Q: 16 “When a man resolves to avenge himself, he should first of all tear out the heart from his breast.” Who is the speaker and what did he mean by the utterance?
The Count of Monte Cristo at the end of scene ll while signing his will uttered these words. However, Morrel and Burtuccio were there but it seems that the words were not addressed to any one of them; rather they expressed the Count of Monte Cristo’s state of mind. By the utterance, he meant that to carry out one’s revenge one must have no mercy for the enemy in one’s heart. 

Q: 17 “When a man resolves to avenge himself, he should first of all tear out the heart from his breast.” What feature of the speaker’s character comes to light through these words?
The Count of Monte Cristo at the end of scene ll while signing his will uttered these words. He said the words after he had promised the countess to spare the life of her son. However, he planned to take revenge from the Count of Morcerf, but the countess’ entreaties reminded him of the person he was, a nobleman, a gentleman; so he promised the countess that the life of her son would be spared, and it would be another person’s blood that would stain the ground. 

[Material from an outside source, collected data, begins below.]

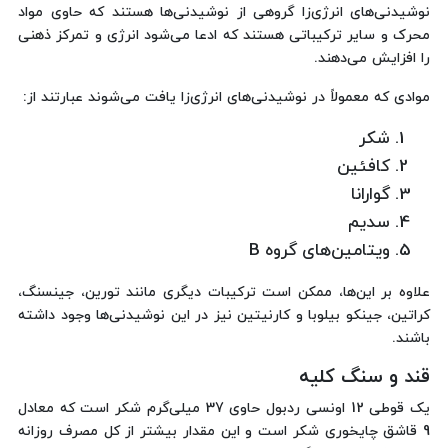
نوشیدنی‌های انرژی‌زا گروهی از نوشیدنی‌ها هستند که حاوی مواد
محرک و سایر ترکیباتی هستند که ادعا می‌شود انرژی و تمرکز ذهنی
را افزایش می‌دهند.
موادی که معمولاً در نوشیدنی‌های انرژی‌زا یافت می‌شوند عبارتند از:
شکر
کافئین
گوارانا
سدیم
ویتامین‌های گروه B
علاوه بر این‌ها، ممکن است ترکیبات دیگری مانند تورین، جینسنگ،
کراتین، جینکو بیلوبا و کارنیتین نیز در این نوشیدنی‌ها وجود داشته
باشند.
قند و سنگ کلیه
یک قوطی 12 اونسی ردبول حاوی 37 میلی‌گرم شکر است که معادل
9 قاشق چایخوری شکر است و این مقدار بیشتر از کل مصرف روزانه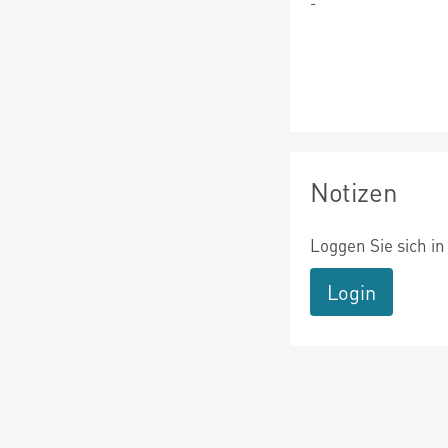
-
Notizen
Loggen Sie sich in
Login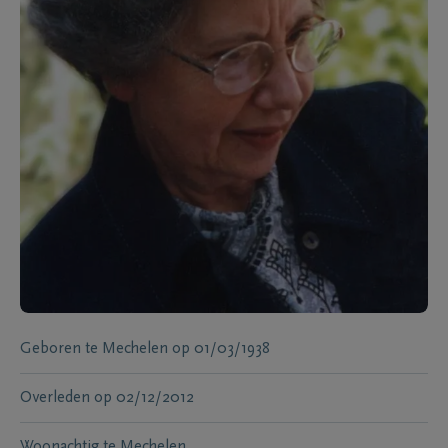
Geboren te
Mechelen
op
01/03/1938
Overleden
op
02/12/2012
Woonachtig te
Mechelen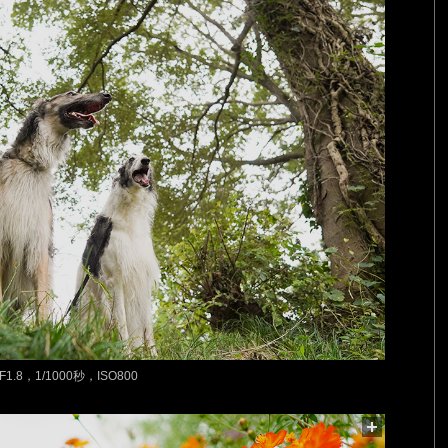
F1.8，1/1000秒，ISO800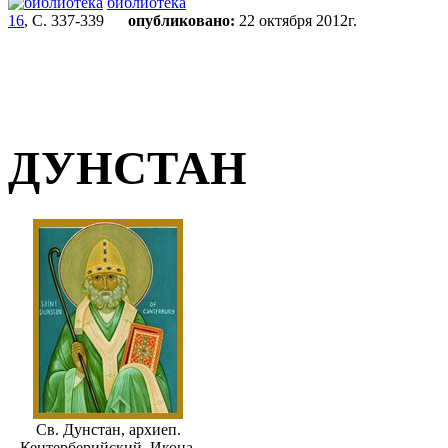
библиотека
16
, С. 337-339
опубликовано:
22 октября 2012г.
ДУНСТАН
Св. Дунстан, архиеп.
Кентерберийский. Икона.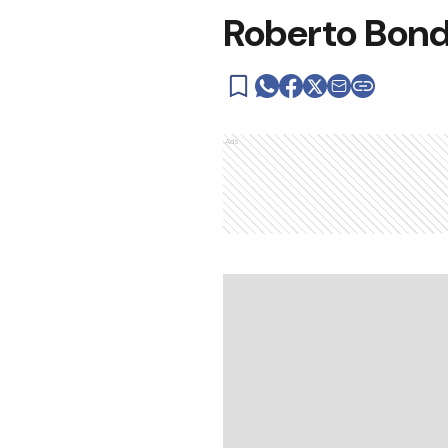
Roberto Bondi
Ads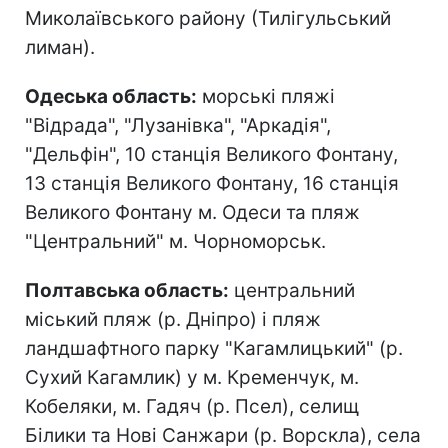
Миколаївського району (Тилігульський
лиман).
Одеська область:
морські пляжі
"Відрада", "Лузанівка", "Аркадія",
"Дельфін", 10 станція Великого Фонтану,
13 станція Великого Фонтану, 16 станція
Великого Фонтану м. Одеси та пляж
"Центральний" м. Чорноморськ.
Полтавська область:
центральний
міський пляж (р. Дніпро) і пляж
ландшафтного парку "Кагамлицький" (р.
Сухий Кагамлик) у м. Кременчук, м.
Кобеляки, м. Гадяч (р. Псел), селищ
Білики та Нові Санжари (р. Ворскла), села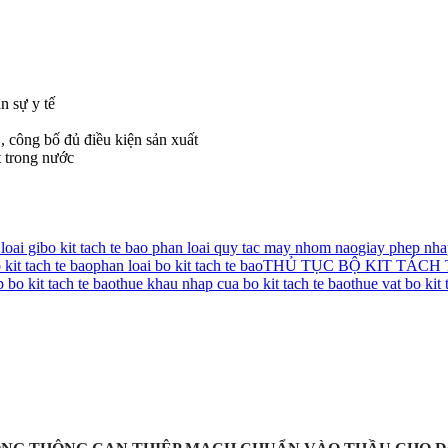
n sự y tế
 công bố đủ điều kiện sản xuất
t trong nước
loai gi
bo kit tach te bao phan loai quy tac may nhom nao
giay phep nhap
kit tach te bao
phan loai bo kit tach te bao
THỦ TỤC BỘ KIT TÁCH
 bo kit tach te bao
thue khau nhap cua bo kit tach te bao
thue vat bo kit 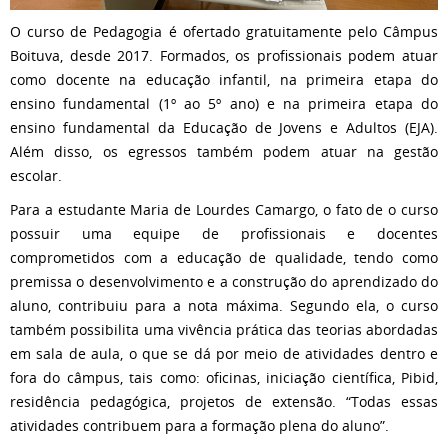
O curso de Pedagogia é ofertado gratuitamente pelo Câmpus
Boituva, desde 2017. Formados, os profissionais podem atuar
como docente na educação infantil, na primeira etapa do
ensino fundamental (1º ao 5º ano) e na primeira etapa do
ensino fundamental da Educação de Jovens e Adultos (EJA).
Além disso, os egressos também podem atuar na gestão
escolar.
Para a estudante Maria de Lourdes Camargo, o fato de o curso
possuir uma equipe de profissionais e docentes
comprometidos com a educação de qualidade, tendo como
premissa o desenvolvimento e a construção do aprendizado do
aluno, contribuiu para a nota máxima. Segundo ela, o curso
também possibilita uma vivência prática das teorias abordadas
em sala de aula, o que se dá por meio de atividades dentro e
fora do câmpus, tais como: oficinas, iniciação científica, Pibid,
residência pedagógica, projetos de extensão. “Todas essas
atividades contribuem para a formação plena do aluno”.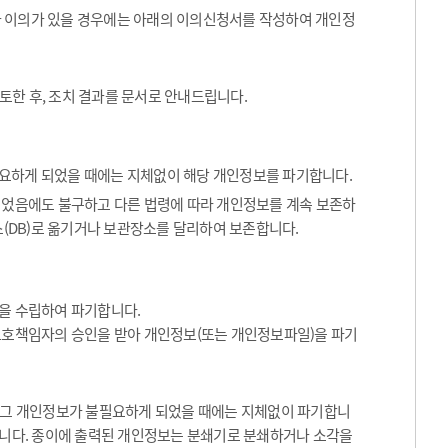
나 이의가 있을 경우에는 아래의 이의신청서를 작성하여 개인정
토한 후, 조치 결과를 문서로 안내드립니다.
요하게 되었을 때에는 지체없이 해당 개인정보를 파기합니다.
었음에도 불구하고 다른 법령에 따라 개인정보를 계속 보존하
(DB)로 옮기거나 보관장소를 달리하여 보존합니다.
을 수립하여 파기합니다.
보호책임자의 승인을 받아 개인정보(또는 개인정보파일)을 파기
등 그 개인정보가 불필요하게 되었을 때에는 지체없이 파기합니
합니다. 종이에 출력된 개인정보는 분쇄기로 분쇄하거나 소각을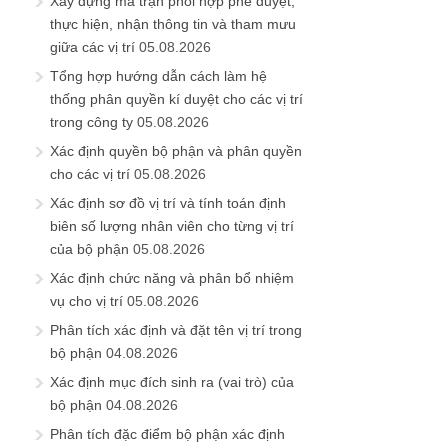
Xây dựng ma trận phối hợp phê duyệt,
thực hiện, nhận thông tin và tham mưu
giữa các vị trí
05.08.2026
Tổng hợp hướng dẫn cách làm hệ
thống phân quyền kí duyệt cho các vị trí
trong công ty
05.08.2026
Xác định quyền bộ phận và phân quyền
cho các vị trí
05.08.2026
Xác định sơ đồ vị trí và tính toán định
biên số lượng nhân viên cho từng vị trí
của bộ phận
05.08.2026
Xác định chức năng và phân bổ nhiệm
vụ cho vị trí
05.08.2026
Phân tích xác định và đặt tên vị trí trong
bộ phận
04.08.2026
Xác định mục đích sinh ra (vai trò) của
bộ phận
04.08.2026
Phân tích đặc điểm bộ phận xác định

Q: 18 How was the Count of Monte Cristo avenged?
The Count of Monte Cristo was avenged in an unexpected manner. The revelation by the Count of Monte Cristo about his identity enraged the Count of Morcerf, and he tried to fire a shot at him in a cowardly manner i.e. without challenging him (as was the custom). His son and Beauchamp grabbed him to prevent him from the act. In the struggle, the pistol went off, killing the Count of Morcef. Thus, the Count of Monte Cristo was avenged. 

Q: 19 Briefly describe the role played by Beauchamp. 

We are introduced to this character in scene l of the play. Beauchamp is the friend of Albert. He informs Albert about the proceedings of the court, then about the person responsible for the disgrace of his family. When Albert comes to know the name of their enemy, he requests him to be his second for the duel. He goes to the Count of Monte Cristo’s house with Albert to challenge him for a duel. On the day of duel, he returns from the dueling place and informs the worried parents that Albert is fine. 

Q: 20 Who disgraced the count of Morcerf and how?
Or
Who was an unknown enemy of the count of Morcerf and what do you know about his plan and action?

The count of Monte Cristo, Edmond Dantes, was an unknown enemy who disgraced and destroyed the count of Morcerf. He made a perfect plan to take a revenge from his old enemy. The count of Monte Cristo wrote nameless letter to the newspaper, exposing the crime of the count of Morcerf. When an extra ordinary trial was conducted, he sent through a lady, the documentary proofs against the villain. In this way, the count of Morcerf was proved guilty of treason. He was conducted as a traitor to his homeland. 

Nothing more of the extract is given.